Но какова была эта любовь? Чем она отличалась от нашей любви, которой мы жертвуем всем? Была ли это любовь к себе, к себе как к Богу? Нет, это была любовь к человеку. А разве любовь к человеку не есть любовь человеческая? Могу ли я любить человека не человеческой любовью, не той любовью, какой он любит сам, когда любит действительно? Иная любовь может быть свойственна только дьяволу. Ведь дьявол тоже любит человека, только не ради человека, а ради себя, т. е. из эгоизма, с целью возвеличить себя, расширить свою власть.
Дьявол – этот библейский образ буквально означает «клеветник, сутяга, доносчик», то есть существо, которое как бы «подставляет» человека перед Богом. В дьяволе вполне можно видеть образец эгоистических желаний человека, которые всегда на практике подставляют окружающих людей.
Но Бог любит человека ради человека, т. е. он желает сделать его совершенным, доставить ему счастье и блаженство. Следовательно, Он любит человека так, как истинный человек любит себе подобных. Имеет ли вообще слово «любовь» множественное число? Не все ли виды любви одинаковы? Если без всяких дополнений, без различия любви божественной и человеческой. Ибо хотя среди людей и встречается иногда любовь корыстная, тем не менее истинная, достойная этого имени человеческая любовь всегда приносит свои интересы в жертву другому. Кто же наш спаситель и примиритель? Любовь или Бог? Любовь, потому что мы спасены не Богом как таковым, а любовью, которая выше различия между божественной и человеческой личностью. Бог отрекся от себя ради любви, и если мы не принесем Бога в жертву любви, то принесем любовь в жертву Богу и найдем в Нем, несмотря на предикат любви, злое существо религиозного фанатизма.

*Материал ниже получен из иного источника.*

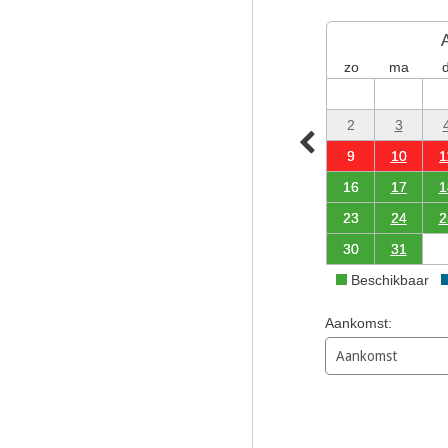
zo
ma
d
2
3
9
10
1
16
17
1
23
24
2
30
31
Beschikbaar
Aankomst:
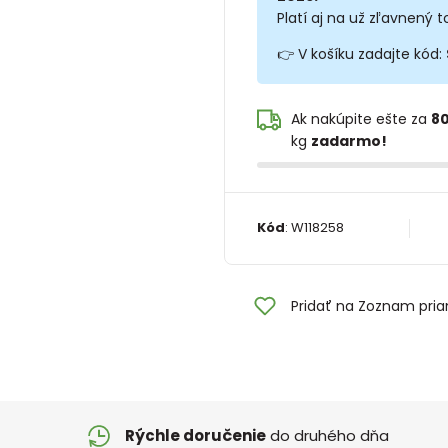
Platí aj na už zľavnený t
👉 V košíku zadajte kód:
Ak nakúpite ešte za
80
kg
zadarmo!
Kód
:
W118258
Pridať na Zoznam pria
Rýchle doručenie
do druhého dňa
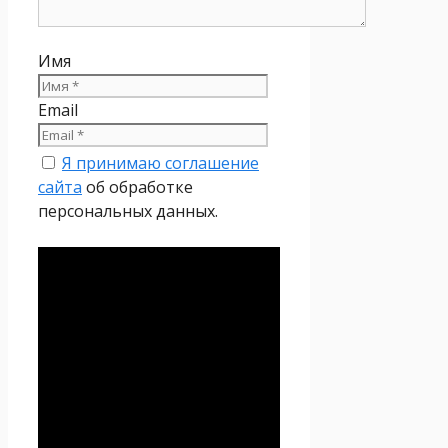
Имя
Email
Я принимаю соглашение
сайта
об обработке
персональных данных.
Политика
конфиденциальности
Настоящая Политика
конфиденциальности
персональных данных (далее
– Политика
конфиденциальности)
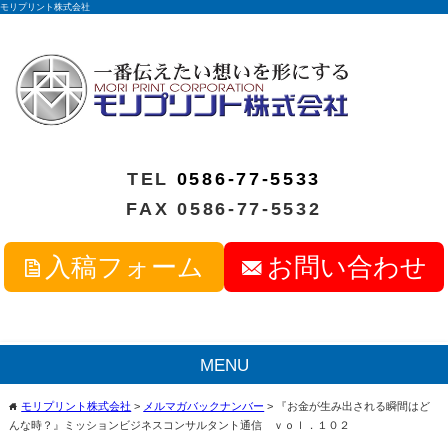
モリプリント株式会社
TEL
0586-77-5533
FAX 0586-77-5532
入稿フォーム
お問い合わせ
MENU
モリプリント株式会社
>
メルマガバックナンバー
>
『お金が生み出される瞬間はど
home
んな時？』ミッションビジネスコンサルタント通信 ｖｏｌ．１０２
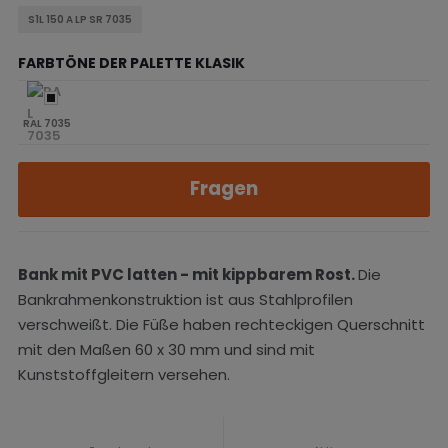
S1L 150 A LP SR 7035
FARBTÖNE DER PALETTE KLASIK
RAL 7035
Fragen
Bank mit PVC latten - mit kippbarem Rost
.
Die
Bankrahmenkonstruktion ist aus Stahlprofilen
verschweißt. Die Füße haben rechteckigen Querschnitt
mit den Maßen 60 x 30 mm und sind mit
Kunststoffgleitern versehen.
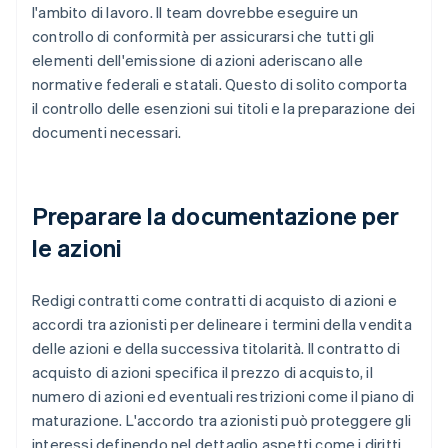
l'ambito di lavoro. Il team dovrebbe eseguire un
controllo di conformità per assicurarsi che tutti gli
elementi dell'emissione di azioni aderiscano alle
normative federali e statali. Questo di solito comporta
il controllo delle esenzioni sui titoli e la preparazione dei
documenti necessari.
Preparare la documentazione per
le azioni
Redigi contratti come contratti di acquisto di azioni e
accordi tra azionisti per delineare i termini della vendita
delle azioni e della successiva titolarità. Il contratto di
acquisto di azioni specifica il prezzo di acquisto, il
numero di azioni ed eventuali restrizioni come il piano di
maturazione. L'accordo tra azionisti può proteggere gli
interessi definendo nel dettaglio aspetti come i diritti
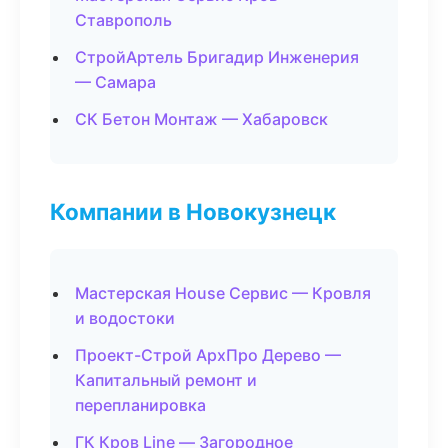
Ставрополь
СтройАртель Бригадир Инженерия
— Самара
СК Бетон Монтаж — Хабаровск
Компании в Новокузнецк
Мастерская House Сервис — Кровля
и водостоки
Проект-Строй АрхПро Дерево —
Капитальный ремонт и
перепланировка
ГК Кров Line — Загородное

Счастье и блаженство в классической этике различаются: счастье предусмотрено природой как осуществление целостности бытия (скажем, цветок «счастлив», когда расцвел, растение «счастливо», когда принесло плод), тогда как блаженство – особая отмеченность Богом или богами, особое внимание к тебе Бога или богов, не обязательно покровительственное, но всегда деятельное.